FINRA also likes to brag about how much it has done to help investors by setting up BrokerCheck, where investors can check to see if their stockbroker has a disciplinary history. But the problems here are myriad. We put in a broker’s name whom we know was licensed and employed at Smith Barney as a retail broker over a long period. The broker doesn’t even exist in the database. Nor does he exist in the Investment Advisor lookup. He just doesn’t exist. Brokers with five, six and even seven arbitration claims against them are still employed at the same firm. But you wouldn’t know that from the BrokerCheck system which shows serial employer name changes when it is actually the same firm. So the uninitiated at the GAO or SEC might assume that the broker is being fired for misconduct and moving to a new firm when he is actually sitting in the same seat for three decades without any serious disciplinary measures being taken because he is producing large commissions for his firm.

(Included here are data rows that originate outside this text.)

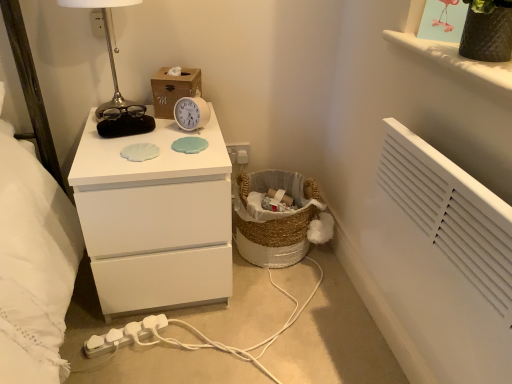 Identify the location of free space in front of white plastic extension cord at lower left. (122, 369). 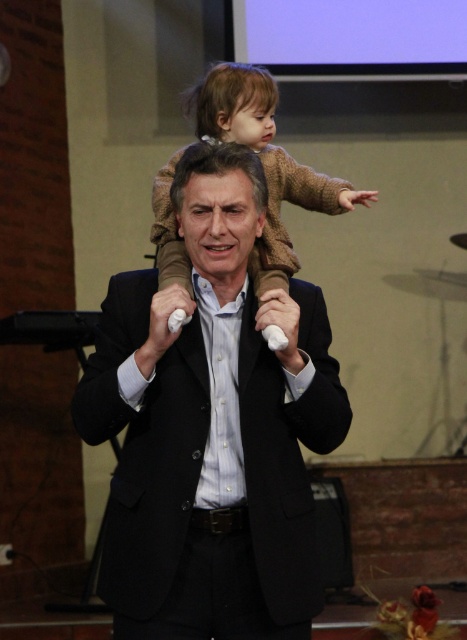 You are an event planner organizing a photo shoot in this space. You need to position a spotlight so that it illuminates both the matte black suit at center and the light brown wool sweater at upper center without casting shadows on the large screen at the top right. Given their positions, which object should the spotlight be aimed at first to ensure both are lit properly?

The spotlight should be aimed at the matte black suit at center first since it is in front of the light brown wool sweater at upper center. By lighting the front object first, you can adjust the angle to also illuminate the one behind without blocking the light onto the screen.

You are a photographer trying to capture a candid shot of the matte black suit at center and the light brown wool sweater at upper center. Which object should you focus on first if you want to ensure both are in sharp focus?

The matte black suit at center is positioned under light brown wool sweater at upper center, so focusing on the light brown wool sweater at upper center first would ensure both are in focus since it is closer to the camera.

You are attending a family gathering and want to take a photo of the matte black suit at center and the light brown wool sweater at upper center. Which one should you focus on first if you want to capture both in a single shot without moving the camera?

The matte black suit at center is to the left of the light brown wool sweater at upper center, so you should focus on the matte black suit at center first as it is positioned to the left, allowing both subjects to be captured in the frame without moving the camera. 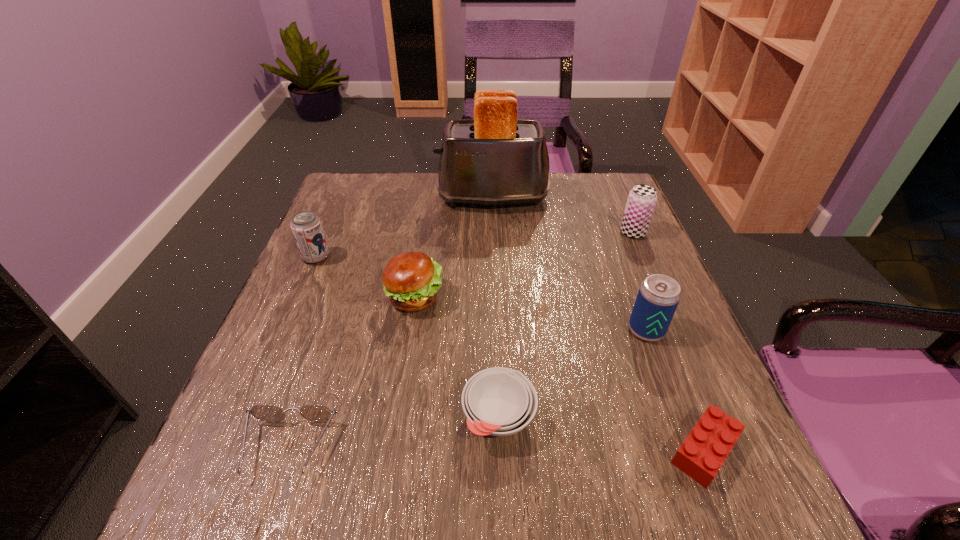 This screenshot has height=540, width=960. I want to click on the farthest object, so click(494, 159).

Locate an element on the screen. The height and width of the screenshot is (540, 960). toaster is located at coordinates (494, 159).

Where is `the second farthest object`? Image resolution: width=960 pixels, height=540 pixels. the second farthest object is located at coordinates (642, 199).

Locate an element on the screen. the nearest beer can is located at coordinates [658, 297].

You are a GUI agent. You are given a task and a screenshot of the screen. Output one action in this format:
    pyautogui.click(x=<x>, y=<y>)
    Task: Click on the sixth nearest object
    Image resolution: width=960 pixels, height=540 pixels.
    Given the screenshot: What is the action you would take?
    pyautogui.click(x=306, y=227)

Locate an element on the screen. This screenshot has height=540, width=960. the leftmost beer can is located at coordinates (306, 227).

Identify the location of hamburger. The width and height of the screenshot is (960, 540). (411, 280).

Where is `soup bowl`? This screenshot has height=540, width=960. soup bowl is located at coordinates (498, 401).

The width and height of the screenshot is (960, 540). Identify the location of spectacles. 313,412.

At what (x,y) coordinates should I click in order to perform the action: click on Lego. Please return your answer as a coordinate pair (x, y). Image resolution: width=960 pixels, height=540 pixels. Looking at the image, I should click on (705, 449).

Another problem is that FINRA’s arbitrators allow Wall Street firms to agree to settle arbitrations and have the matter expunged from the broker’s record. Reuters reported in 2013 that “Brokers succeeded 96.9 percent of the time between mid-2009 and the end of 2011 in expunging details about cases brought by investors against their firms that were later settled, according to the Public Investors Arbitration Bar Association, a trade group for lawyers representing investors.”
In one instance, according to the Reuters article, one broker “requested expungement 40 times – and was granted relief by arbitration panels for 35 of the requests.”
Congress has known for decades that self-regulation doesn’t work. And installing Wall Street’s former lawyers or Wall Street executives at the SEC doesn’t work either. Tolerating the systemic conflicts of interest at the New York Fed, the sole regulator of Wall Street bank holding companies, has been catastrophic to the U.S. economy. Congress fully understands what’s causing regulatory capture; it just doesn’t have the guts to do anything about it but kick the can down the road to the GAO.
As far as electing another U.S. President whose campaign has been financed by Wall Street and expecting a different outcome, let’s hope and pray most Americans are smarter than that.